SA government will not renew Zimbabwean permits

By Lulu Brenda Harris and Khanyile Mlotshwa

The government of South Africa has decided it will no longer be extending Zimbabwean special permits and has urged holders of the current permits to move to other permits or leave the country by the end of next year.

“Following its deliberations, government decided to no longer issue extensions to the Zimbabweans’ exemption and special dispensations,” said the Minister in the Presidency, Mondli Gungubele, while briefing the media on the outcomes of the Cabinet meeting on Thursday morning.

“However, cabinet decided on a 12 months grace period at the expiry of the current Zimbabwe Exemption Permits. During this period, holders of this permit should apply to other permits appropriate to their particular status or situation. At the expiry of this 12 months period those who are not successful will have to depart the republic or be deported.”

Minister Ngungubele said the decision was arrived at after serious consideration and realisation that there was a lot of fake news on the matter.

“The first Zimbabwean dispensation permits started in 2009 and was called the Dispensation of Zimbabwean permits,” he said.

“It provided for the documentation of qualifying Zimbabweans for a five-year period. In 2014, the dispensation was extended by three years and referred to as the Zimbabwe Special Permits (ZSP). The current Zimbabwe Exemption Permit was initiated in 2017 and comes to an end on the 31st of December.”

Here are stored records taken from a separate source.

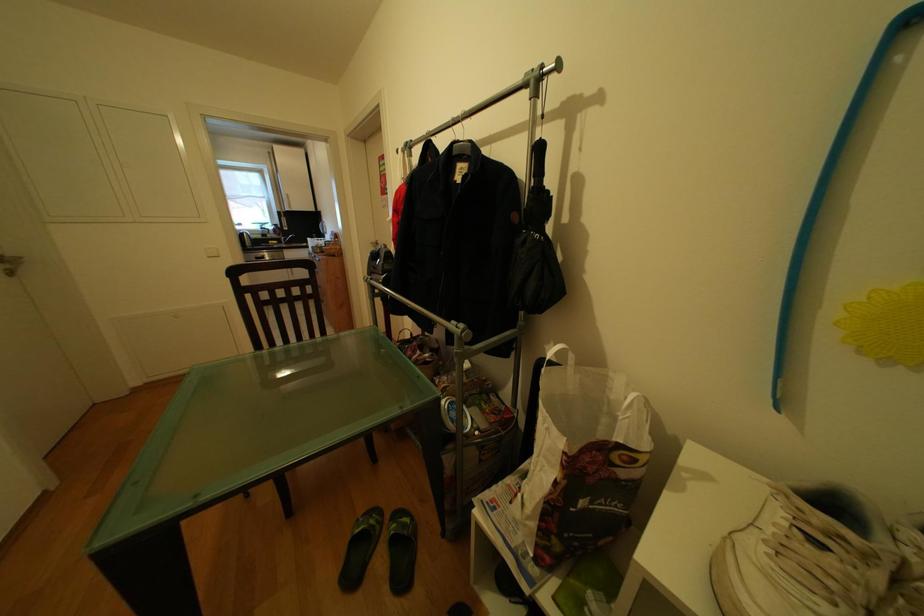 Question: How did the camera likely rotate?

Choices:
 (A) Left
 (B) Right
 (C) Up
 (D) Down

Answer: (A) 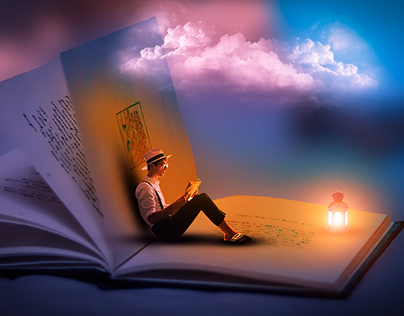 Where is `lantern`? lantern is located at coordinates (338, 220). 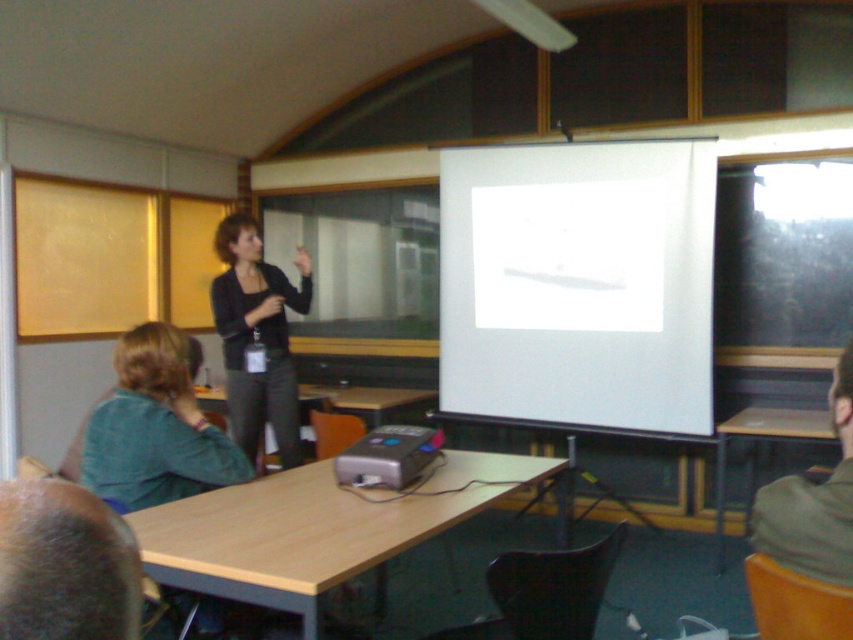 Question: Is the position of white matte projection screen at center less distant than that of green fabric shirt at lower left?

Choices:
 (A) no
 (B) yes

Answer: (A)

Question: Can you confirm if metallic gray projector at center is thinner than wooden table at lower right?

Choices:
 (A) no
 (B) yes

Answer: (B)

Question: Does green fabric shirt at lower left appear on the right side of wooden table at lower right?

Choices:
 (A) yes
 (B) no

Answer: (B)

Question: Which point is closer to the camera taking this photo?

Choices:
 (A) (410, 456)
 (B) (811, 428)

Answer: (A)

Question: Which point is closer to the camera taking this photo?

Choices:
 (A) (693, 392)
 (B) (747, 412)
 (C) (468, 509)

Answer: (C)

Question: Which of the following is the farthest from the observer?

Choices:
 (A) green fabric shirt at lower left
 (B) wooden table at lower right

Answer: (B) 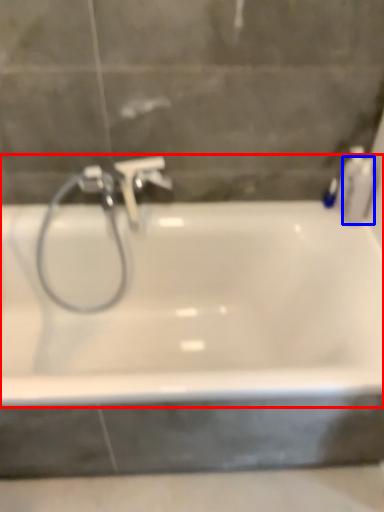 Question: Which of the following is the closest to the observer, bathtub (highlighted by a red box) or toiletry (highlighted by a blue box)?

Choices:
 (A) bathtub
 (B) toiletry

Answer: (A)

The minister’s clarification comes in the back of a court case by some Zimbabweans seeking to compel the South African government to grant them a permanent residency status following years of special and exemption permits.

The minister also said the cabinet was worried about increasing xenophobic sentiments in the country.

“Cabinet noted the rising xenophobic sentiments in some parts of the country against foreign nationals,” Ngungubele said.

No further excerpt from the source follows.